The 32 states of Mexico benefit greatly from trade with the United States. Exports range from fruits and vegetables to auto parts, and even less conventional products. A curious example is that diamonds rank third among the goods exported from Yucatán to the northern country. Additionally, beer is another star in this exchange, with Aguascalientes standing out as a major exporter, while Oaxaca is known for its other types of alcoholic beverages. Mexico doesn't just send products; it also imports from the U.S., leading in auto parts and machinery, while corn plays a critical role, being purchased in large quantities by Mexico. This grain is essential for states like Jalisco, Guanajuato, Puebla, and Yucatán, where it is among their primary products.

The Most Vulnerable States to Tariffs

According to information from the Ministry of Economy, the states that depend most on sales to the United States are Campeche (96.4%), Tamaulipas (96.1%), and Chihuahua (96%). On the opposite end, those with the lowest proportion of shipments to the neighboring country include Quintana Roo (33.9%), Puebla (62.1%), and Veracruz (62.3%). The trade relationship between the two nations is tightly interwoven, raising concerns about the possibility of tariffs announced by Donald Trump.
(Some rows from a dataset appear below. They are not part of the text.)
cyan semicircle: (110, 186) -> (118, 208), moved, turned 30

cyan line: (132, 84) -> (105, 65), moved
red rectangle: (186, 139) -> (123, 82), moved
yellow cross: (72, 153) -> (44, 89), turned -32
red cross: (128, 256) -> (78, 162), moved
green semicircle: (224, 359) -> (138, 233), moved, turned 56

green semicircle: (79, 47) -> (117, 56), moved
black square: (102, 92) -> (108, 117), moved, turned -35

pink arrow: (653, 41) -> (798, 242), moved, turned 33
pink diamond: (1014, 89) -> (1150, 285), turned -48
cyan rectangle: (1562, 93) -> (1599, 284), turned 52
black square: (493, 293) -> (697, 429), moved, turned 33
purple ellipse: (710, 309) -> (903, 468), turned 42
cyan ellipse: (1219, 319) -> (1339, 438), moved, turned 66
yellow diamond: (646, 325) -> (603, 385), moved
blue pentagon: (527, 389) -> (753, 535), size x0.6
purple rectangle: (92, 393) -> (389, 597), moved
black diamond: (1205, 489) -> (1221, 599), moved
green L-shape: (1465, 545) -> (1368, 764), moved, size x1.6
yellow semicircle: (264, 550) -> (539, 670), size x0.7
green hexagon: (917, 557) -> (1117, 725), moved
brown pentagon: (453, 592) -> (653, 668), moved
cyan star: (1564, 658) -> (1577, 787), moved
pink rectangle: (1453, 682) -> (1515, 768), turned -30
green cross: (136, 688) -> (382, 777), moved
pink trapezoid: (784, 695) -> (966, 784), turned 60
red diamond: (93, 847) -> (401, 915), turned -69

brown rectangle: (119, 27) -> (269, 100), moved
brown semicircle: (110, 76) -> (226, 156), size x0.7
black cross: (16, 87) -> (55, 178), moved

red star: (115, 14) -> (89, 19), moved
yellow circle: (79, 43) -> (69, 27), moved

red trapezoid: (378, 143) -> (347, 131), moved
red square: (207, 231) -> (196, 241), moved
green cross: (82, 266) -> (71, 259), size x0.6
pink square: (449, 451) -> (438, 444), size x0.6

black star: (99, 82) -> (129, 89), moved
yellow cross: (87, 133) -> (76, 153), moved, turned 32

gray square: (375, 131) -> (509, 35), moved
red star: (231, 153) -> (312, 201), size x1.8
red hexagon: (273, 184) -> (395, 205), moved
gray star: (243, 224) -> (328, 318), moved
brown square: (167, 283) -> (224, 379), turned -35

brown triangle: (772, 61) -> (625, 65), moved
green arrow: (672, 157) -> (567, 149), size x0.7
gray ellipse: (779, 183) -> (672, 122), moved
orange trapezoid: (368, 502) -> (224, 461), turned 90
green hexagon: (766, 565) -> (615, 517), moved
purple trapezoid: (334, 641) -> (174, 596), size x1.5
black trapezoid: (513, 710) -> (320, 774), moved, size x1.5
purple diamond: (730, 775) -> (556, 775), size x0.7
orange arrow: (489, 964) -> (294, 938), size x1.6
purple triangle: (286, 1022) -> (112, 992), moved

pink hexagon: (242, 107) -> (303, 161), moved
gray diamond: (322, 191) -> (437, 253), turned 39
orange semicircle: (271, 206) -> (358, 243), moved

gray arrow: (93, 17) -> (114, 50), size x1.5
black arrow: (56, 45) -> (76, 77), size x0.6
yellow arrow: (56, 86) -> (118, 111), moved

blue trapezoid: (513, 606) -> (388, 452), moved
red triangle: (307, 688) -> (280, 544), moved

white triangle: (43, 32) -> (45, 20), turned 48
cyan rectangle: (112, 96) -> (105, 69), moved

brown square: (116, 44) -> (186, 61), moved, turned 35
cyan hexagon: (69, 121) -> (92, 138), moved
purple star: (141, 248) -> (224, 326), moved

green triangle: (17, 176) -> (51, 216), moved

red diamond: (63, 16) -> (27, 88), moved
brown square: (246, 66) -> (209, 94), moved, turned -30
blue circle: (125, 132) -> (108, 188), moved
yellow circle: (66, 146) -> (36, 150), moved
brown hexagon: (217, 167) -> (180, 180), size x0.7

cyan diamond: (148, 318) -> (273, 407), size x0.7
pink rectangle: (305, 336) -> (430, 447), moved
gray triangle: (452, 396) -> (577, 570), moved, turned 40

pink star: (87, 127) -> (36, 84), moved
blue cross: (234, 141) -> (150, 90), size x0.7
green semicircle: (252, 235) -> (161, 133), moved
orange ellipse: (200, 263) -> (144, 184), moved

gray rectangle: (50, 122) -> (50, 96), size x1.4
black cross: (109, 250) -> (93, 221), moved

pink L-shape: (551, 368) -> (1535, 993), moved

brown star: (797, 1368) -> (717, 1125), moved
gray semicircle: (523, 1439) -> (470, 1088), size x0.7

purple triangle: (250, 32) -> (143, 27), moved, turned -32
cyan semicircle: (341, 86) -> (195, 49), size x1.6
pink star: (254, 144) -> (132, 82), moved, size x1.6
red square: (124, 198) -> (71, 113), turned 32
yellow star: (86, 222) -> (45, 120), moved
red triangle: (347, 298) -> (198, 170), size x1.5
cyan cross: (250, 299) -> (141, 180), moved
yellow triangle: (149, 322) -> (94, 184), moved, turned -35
Some of these taxes are already being applied to key sectors like steel and aluminum, causing anxiety over their impact on local economies. According to Standard & Poor’s, the states most exposed to risk are those with a high dependence on export manufacturing, especially in the northern and central parts of the country. Entities with more than 20% of their GDP tied to at-risk industries include Baja California, Sonora, Chihuahua, Coahuila, Nuevo León, Tamaulipas, San Luis Potosí, Aguascalientes, Guanajuato, and Querétaro. The sectors that could feel the most impact include transportation (machines and equipment, motor vehicles, and trailers), electrical equipment, and basic metals (like steel and aluminum). The uncertainty surrounding tariffs, along with the imminent review of the USMCA, could limit private investment in Mexico and affect growth in states dependent on manufacturing. According to HR Ratings, Tamaulipas is the most resilient state to changes in tariff policy due to the diversification of its exports. Conversely, Quintana Roo faces a lower risk since its international sales make up a small portion of its GDP and primarily target Caribbean nations. The states that would suffer the most from tariffs on steel, aluminum, and manufactured goods are Coahuila and Nuevo León, where these industries are critical. If tariffs impact the automotive sector, Aguascalientes, Puebla, Guanajuato, and San Luis Potosí, where this industry is essential, would see significant effects. The future of trade between Mexico and the United States is linked to how the situation with these tariffs evolves and the adaptability of the states to a more restrictive trade environment.

In summary, the Mexican economy is intrinsically linked to trade with the United States. Dependence on certain sectors can be a double-edged sword; on one hand, exports can be leveraged, but on the other, there is the risk of being hit by changes in tariff policies. It is essential for states to diversify their economies to mitigate these risks and promote more sustained growth.